Bisher ist immer noch keine Entspannung der Hochwasserlage in Sicht. Obwohl es aufgehört hat zu Regnen, fließt immer noch genügend Wasser aus dem Norden in Richtung Meer.

Viele Straßen mussten gesperrt werden oder sind nur mit LKWs oder höher gelegenen Fahrzeugen zu benutzen. Obwohl überall Sandsäcke aufgetürmt wurden, sickert das Wasser weiter durch zahlreiche Lücken in den Barrieren und zwingt die Behörden, zusätzliche Wasserpumpen in Betrieb zu halten.

Der historische Geschichtspark in Phimai, der die am besten erhaltene Khmer-Stadt auf dem Boden Thailands zeigt, ist nun ebenfalls durch das Hochwasser überschwemmt. In dem Park befinden sich unter anderem ein noch erhaltenes Stadttor und ausgedehnten Tempelanlagen (im Stile von Angkor).

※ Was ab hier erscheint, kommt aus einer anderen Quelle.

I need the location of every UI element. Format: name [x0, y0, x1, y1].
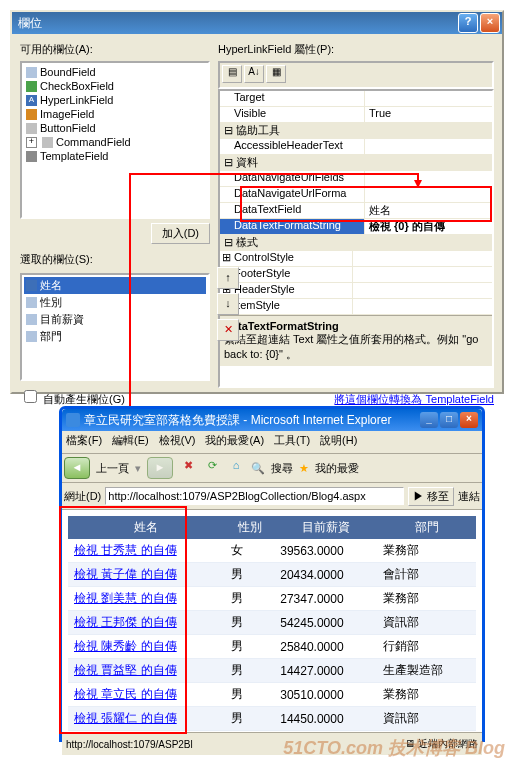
biography-link[interactable]: 檢視 章立民 的自傳 — [74, 687, 177, 701]
ie-content: 姓名 性別 目前薪資 部門 檢視 甘秀慧 的自傳女39563.0000業務部檢視… — [62, 510, 482, 732]
biography-link[interactable]: 檢視 甘秀慧 的自傳 — [74, 543, 177, 557]
selected-item[interactable]: 姓名 — [24, 277, 206, 294]
minimize-button[interactable]: _ — [420, 412, 438, 428]
back-button[interactable]: ◄ — [64, 457, 90, 479]
ie-window: 章立民研究室部落格免費授課 - Microsoft Internet Explo… — [59, 406, 485, 742]
biography-link[interactable]: 檢視 張耀仁 的自傳 — [74, 711, 177, 725]
cell-dept: 會計部 — [377, 563, 476, 587]
cell-gender: 男 — [225, 563, 274, 587]
ie-title-text: 章立民研究室部落格免費授課 - Microsoft Internet Explo… — [84, 412, 420, 429]
cell-dept: 業務部 — [377, 539, 476, 563]
categorized-button[interactable]: ▤ — [222, 65, 242, 83]
biography-link[interactable]: 檢視 劉美慧 的自傳 — [74, 591, 177, 605]
cell-dept: 行銷部 — [377, 635, 476, 659]
selected-fields-list[interactable]: 姓名 性別 目前薪資 部門 — [20, 273, 210, 381]
autogen-checkbox[interactable]: 自動產生欄位(G) — [20, 387, 210, 407]
favorites-icon[interactable]: ★ — [299, 462, 309, 475]
prop-aht[interactable]: AccessibleHeaderText — [220, 139, 365, 154]
table-row: 檢視 陳秀齡 的自傳男25840.0000行銷部 — [68, 635, 476, 659]
cell-dept: 業務部 — [377, 587, 476, 611]
selected-item[interactable]: 目前薪資 — [24, 311, 206, 328]
prop-target[interactable]: Target — [220, 91, 365, 106]
menu-favorites[interactable]: 我的最愛(A) — [205, 433, 264, 451]
favorites-label[interactable]: 我的最愛 — [315, 461, 359, 476]
property-grid[interactable]: Target VisibleTrue ⊟ 協助工具 AccessibleHead… — [218, 89, 494, 388]
field-item[interactable]: +CommandField — [24, 135, 206, 149]
header-gender: 性別 — [225, 516, 274, 539]
close-button[interactable]: × — [460, 412, 478, 428]
header-name: 姓名 — [68, 516, 225, 539]
property-toolbar: ▤ A↓ ▦ — [218, 61, 494, 89]
field-item[interactable]: ImageField — [24, 107, 206, 121]
prop-cat-styles[interactable]: 樣式 — [236, 236, 258, 248]
convert-link[interactable]: 將這個欄位轉換為 TemplateField — [334, 393, 494, 405]
help-button[interactable]: ? — [458, 13, 478, 33]
search-icon[interactable]: 🔍 — [251, 462, 265, 475]
maximize-button[interactable]: □ — [440, 412, 458, 428]
cell-gender: 男 — [225, 659, 274, 683]
prop-hs[interactable]: HeaderStyle — [234, 283, 295, 295]
cell-salary: 30510.0000 — [274, 683, 377, 707]
refresh-icon[interactable]: ⟳ — [203, 459, 221, 477]
available-label: 可用的欄位(A): — [20, 42, 210, 57]
prop-dnufs[interactable]: DataNavigateUrlForma — [220, 187, 365, 202]
field-item[interactable]: BoundField — [24, 65, 206, 79]
menu-file[interactable]: 檔案(F) — [66, 433, 102, 451]
cell-dept: 資訊部 — [377, 707, 476, 731]
watermark: 51CTO.com 技术博客 Blog — [283, 736, 505, 760]
selected-item[interactable]: 部門 — [24, 328, 206, 345]
menu-tools[interactable]: 工具(T) — [274, 433, 310, 451]
biography-link[interactable]: 檢視 賈益堅 的自傳 — [74, 663, 177, 677]
fields-dialog: 欄位 ? × 可用的欄位(A): BoundField CheckBoxFiel… — [10, 10, 504, 394]
properties-label: HyperLinkField 屬性(P): — [218, 42, 494, 57]
prop-dtfs[interactable]: DataTextFormatString — [220, 219, 365, 234]
ie-titlebar: 章立民研究室部落格免費授課 - Microsoft Internet Explo… — [62, 409, 482, 431]
move-up-button[interactable]: ↑ — [217, 267, 239, 289]
delete-button[interactable]: ✕ — [217, 319, 239, 341]
home-icon[interactable]: ⌂ — [227, 459, 245, 477]
stop-icon[interactable]: ✖ — [179, 459, 197, 477]
move-down-button[interactable]: ↓ — [217, 293, 239, 315]
field-item[interactable]: TemplateField — [24, 149, 206, 163]
cell-gender: 男 — [225, 683, 274, 707]
links-label[interactable]: 連結 — [458, 489, 480, 504]
menu-edit[interactable]: 編輯(E) — [112, 433, 149, 451]
biography-link[interactable]: 檢視 王邦傑 的自傳 — [74, 615, 177, 629]
biography-link[interactable]: 檢視 陳秀齡 的自傳 — [74, 639, 177, 653]
field-item[interactable]: ButtonField — [24, 121, 206, 135]
add-button[interactable]: 加入(D) — [151, 223, 210, 244]
prop-dnuf[interactable]: DataNavigateUrlFields — [220, 171, 365, 186]
cell-salary: 27347.0000 — [274, 587, 377, 611]
menu-view[interactable]: 檢視(V) — [159, 433, 196, 451]
close-button[interactable]: × — [480, 13, 500, 33]
props-button[interactable]: ▦ — [266, 65, 286, 83]
prop-cat-accessibility[interactable]: 協助工具 — [236, 124, 280, 136]
status-text: http://localhost:1079/ASP2Bl — [66, 739, 193, 750]
selected-item[interactable]: 性別 — [24, 294, 206, 311]
cell-dept: 業務部 — [377, 683, 476, 707]
menu-help[interactable]: 說明(H) — [320, 433, 357, 451]
dialog-title: 欄位 — [18, 15, 42, 32]
prop-cat-data[interactable]: 資料 — [236, 156, 258, 168]
prop-visible[interactable]: Visible — [220, 107, 365, 122]
available-fields-list[interactable]: BoundField CheckBoxField AHyperLinkField… — [20, 61, 210, 219]
address-input[interactable] — [105, 487, 404, 505]
biography-link[interactable]: 檢視 黃子偉 的自傳 — [74, 567, 177, 581]
prop-is[interactable]: ItemStyle — [234, 299, 280, 311]
field-item[interactable]: CheckBoxField — [24, 79, 206, 93]
cell-gender: 男 — [225, 635, 274, 659]
header-salary: 目前薪資 — [274, 516, 377, 539]
cell-salary: 14450.0000 — [274, 707, 377, 731]
prop-dtf[interactable]: DataTextField — [220, 203, 365, 218]
field-item[interactable]: AHyperLinkField — [24, 93, 206, 107]
cell-gender: 男 — [225, 707, 274, 731]
prop-fs[interactable]: FooterStyle — [234, 267, 290, 279]
cell-dept: 資訊部 — [377, 611, 476, 635]
selected-label: 選取的欄位(S): — [20, 252, 210, 267]
forward-button[interactable]: ► — [147, 457, 173, 479]
back-label[interactable]: 上一頁 — [96, 461, 129, 476]
prop-cs[interactable]: ControlStyle — [234, 251, 294, 263]
search-label[interactable]: 搜尋 — [271, 461, 293, 476]
alpha-button[interactable]: A↓ — [244, 65, 264, 83]
go-button[interactable]: ▶ 移至 — [408, 487, 454, 506]
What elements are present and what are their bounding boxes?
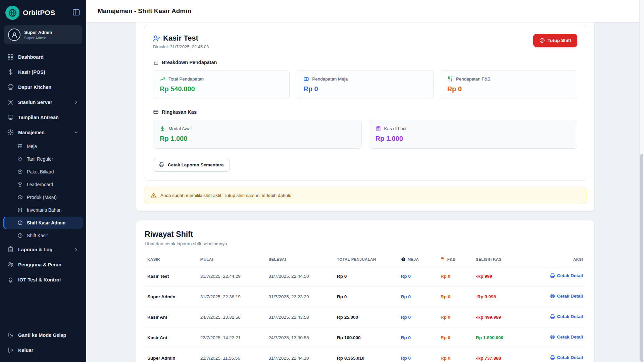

Auch hier werden Sandsäcke und zusätzliche Pumpen eingesetzt, um die Schäden in Grenzen zu halten.

Eingang zu den Tempelanlagen von Phimai

Laut der lokalen Presse wurden die 31 überschwemmten Bezirke zu Katastrophengebieten erklärt. Damit soll eine schnellere Hilfe angekurbelt werden, die vor allem den betroffenen Menschen in der Gegend zu Gute kommen soll.